What's the best way for me to do what I want?

LostRob
  • 433
  • 1
  • 4
  • 12
  • 1
    Try `import time` and `time.sleep` for delays. – rlms Sep 17 '13 at 16:05
  • 6
    To split into chunks, the `chunks` function [here](http://stackoverflow.com/questions/312443/how-do-you-split-a-list-into-evenly-sized-chunks-in-python) should work. – mgilson Sep 17 '13 at 16:09
  • 1
    @mgilson I vote to close as a duplicate, because the answer is the same – Marcin Sep 17 '13 at 16:39
  • @mgilson @Marcin - this question is slightly different if you consider that when the input is a string, you can use the `re` module to chunk it with `re.findall('.{%d}' % length, string)`. – carl.anderson Aug 21 '14 at 16:02
  • 1
    @carl.anderson -- sure you _could_. I'm not convinced that it would be faster (although maybe ...) and it's definitely not easier to read to my un-re-trained eye. – mgilson Aug 21 '14 at 16:35

7 Answers7

79

One solution would be to use this function:

def chunkstring(string, length):
    return (string[0+i:length+i] for i in range(0, len(string), length))

This function returns a generator, using a generator comprehension.

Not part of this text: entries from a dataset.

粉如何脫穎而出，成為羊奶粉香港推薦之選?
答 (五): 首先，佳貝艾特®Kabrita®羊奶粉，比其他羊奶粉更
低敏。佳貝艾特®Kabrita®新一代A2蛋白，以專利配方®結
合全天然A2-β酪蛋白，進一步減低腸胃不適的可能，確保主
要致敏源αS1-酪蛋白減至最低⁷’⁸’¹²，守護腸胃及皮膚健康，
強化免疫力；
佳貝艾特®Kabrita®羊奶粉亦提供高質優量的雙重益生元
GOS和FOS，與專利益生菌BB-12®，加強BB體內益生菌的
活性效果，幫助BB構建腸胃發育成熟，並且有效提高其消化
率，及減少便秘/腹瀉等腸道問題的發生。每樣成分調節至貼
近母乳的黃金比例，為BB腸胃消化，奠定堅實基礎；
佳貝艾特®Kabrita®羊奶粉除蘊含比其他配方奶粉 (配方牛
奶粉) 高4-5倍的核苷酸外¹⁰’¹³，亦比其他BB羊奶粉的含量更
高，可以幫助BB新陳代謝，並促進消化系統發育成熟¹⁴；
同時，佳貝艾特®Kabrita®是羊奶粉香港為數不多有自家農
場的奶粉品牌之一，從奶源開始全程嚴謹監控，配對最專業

The generator returns the string sliced, from 0 + a multiple of the length of the chunks, to the length of the chunks + a multiple of the length of the chunks.

You can iterate over the generator like a list, tuple or string - for i in chunkstring(s,n): , or convert it into a list (for instance) with list(generator). Generators are more memory efficient than lists because they generator their elements as they are needed, not all at once, however they lack certain features like indexing.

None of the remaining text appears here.